I do not agree. There are enough buffer systems so that you can produce carbon dioxide at time A at location B, which you can reintroduce into the cycle at time D at location E.
That is correct, nevertheless, the interval between times A and D cannot be made arbitrarily long. One should remain several orders of magnitude below the time scale on which greenhouse gases significantly contribute to the warming of the Earth by increasing the accumulated amount of energy from solar radiation. Otherwise, the buffer is irrelevant for the goal of "climate protection."
If that were not the case, you would have to tie a plant around your belly that immediately converts the CO2 you exhale back into O2...
It is about the overall balance. The amount I exhale and burn here can just as well be sequestered in Brazil or New Zealand.
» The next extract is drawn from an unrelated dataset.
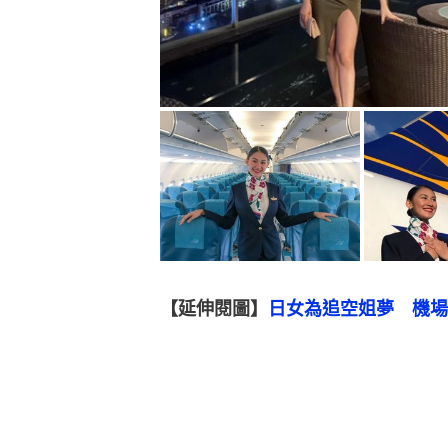
【延伸閱圖】
日女為追空姐夢　機場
Since we consider CO2 over the entire atmosphere when it comes to global warming, only a global balance makes sense.
The "simultaneous" in my reply to Karsten referred to a time scale that reflects climate changes. So not on the scale of seconds or days; I was unclear in my expression there.
Nevertheless, the argument of the balance cannot be applied generally over arbitrary time periods, because the millions of years between the formation and combustion of coal and oil do not do justice to the problem.
Plant growth can now absorb the x tons of CO2 that you (hopefully without NOX and particulate emissions) have emitted. On the way there, algae in the sea also absorb y tons of CO2, so you are even allowed to emit more, namely x + y tons...
Caution with the sea. It is such an effective CO2 sink that this is not compensated by algae – not even remotely.